» Aim of the task: Copy all lines below containing "Curacao".

(Page images and extracted text)
◆ ◆ ◆

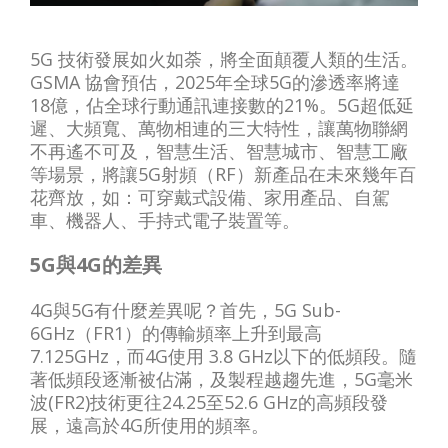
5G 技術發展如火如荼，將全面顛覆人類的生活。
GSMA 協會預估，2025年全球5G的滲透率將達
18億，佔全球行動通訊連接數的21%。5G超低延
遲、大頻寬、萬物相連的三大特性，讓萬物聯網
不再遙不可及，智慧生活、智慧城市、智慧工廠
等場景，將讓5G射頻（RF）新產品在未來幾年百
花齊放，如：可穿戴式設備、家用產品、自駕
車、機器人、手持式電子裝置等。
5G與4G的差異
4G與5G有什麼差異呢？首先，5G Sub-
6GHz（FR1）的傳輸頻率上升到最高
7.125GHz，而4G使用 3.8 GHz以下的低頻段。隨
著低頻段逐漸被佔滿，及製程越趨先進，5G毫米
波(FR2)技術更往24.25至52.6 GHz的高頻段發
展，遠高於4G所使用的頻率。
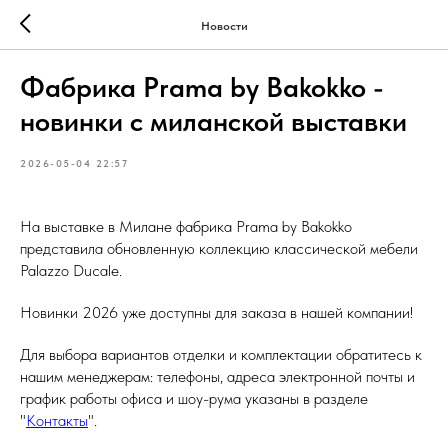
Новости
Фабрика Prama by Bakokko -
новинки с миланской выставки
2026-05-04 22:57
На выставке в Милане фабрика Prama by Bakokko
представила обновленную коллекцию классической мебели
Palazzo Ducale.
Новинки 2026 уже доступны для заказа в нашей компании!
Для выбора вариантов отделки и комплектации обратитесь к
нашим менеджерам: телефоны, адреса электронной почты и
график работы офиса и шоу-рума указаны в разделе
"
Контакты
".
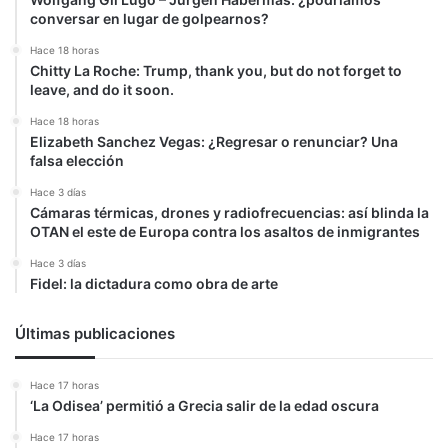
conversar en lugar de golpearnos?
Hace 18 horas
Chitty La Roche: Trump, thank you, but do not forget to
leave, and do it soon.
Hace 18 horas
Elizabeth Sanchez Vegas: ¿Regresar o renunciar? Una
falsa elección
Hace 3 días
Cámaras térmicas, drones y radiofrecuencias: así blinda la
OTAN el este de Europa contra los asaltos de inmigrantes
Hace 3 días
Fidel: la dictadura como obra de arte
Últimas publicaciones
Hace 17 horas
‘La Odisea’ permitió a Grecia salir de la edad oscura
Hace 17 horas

◆ ◆ ◆

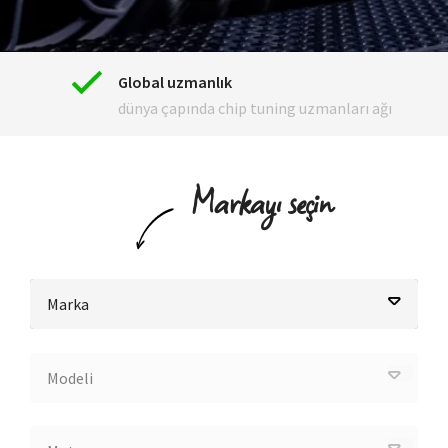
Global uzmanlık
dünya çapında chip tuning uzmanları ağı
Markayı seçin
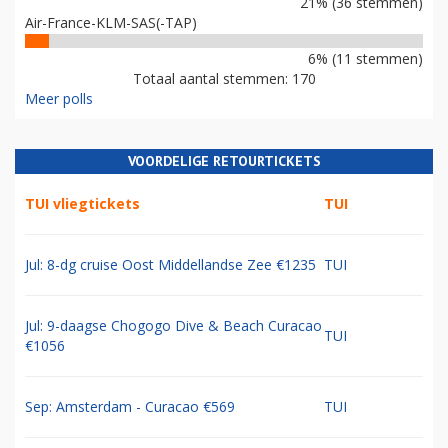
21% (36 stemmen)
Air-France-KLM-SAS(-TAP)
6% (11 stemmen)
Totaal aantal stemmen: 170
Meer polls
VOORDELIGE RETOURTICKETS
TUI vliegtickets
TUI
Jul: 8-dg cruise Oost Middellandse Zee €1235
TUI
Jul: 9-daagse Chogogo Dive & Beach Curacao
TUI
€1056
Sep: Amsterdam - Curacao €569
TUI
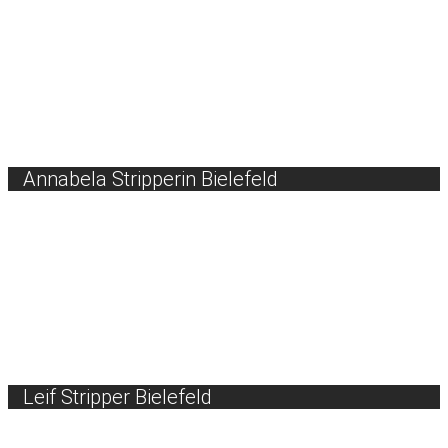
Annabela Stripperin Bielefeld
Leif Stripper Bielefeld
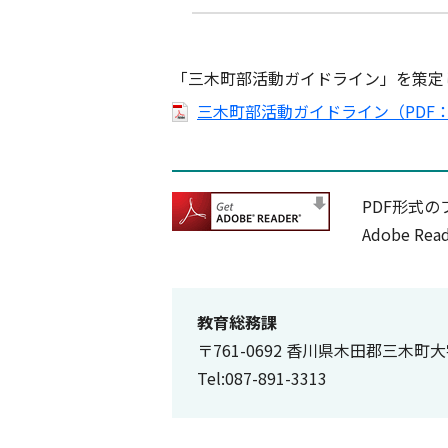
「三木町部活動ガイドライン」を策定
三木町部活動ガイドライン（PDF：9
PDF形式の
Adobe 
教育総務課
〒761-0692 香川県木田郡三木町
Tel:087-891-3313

◆ ◆ ◆

» Written solution:
Jul: 9-daagse Chogogo Dive & Beach Curacao
Sep: Amsterdam - Curacao €569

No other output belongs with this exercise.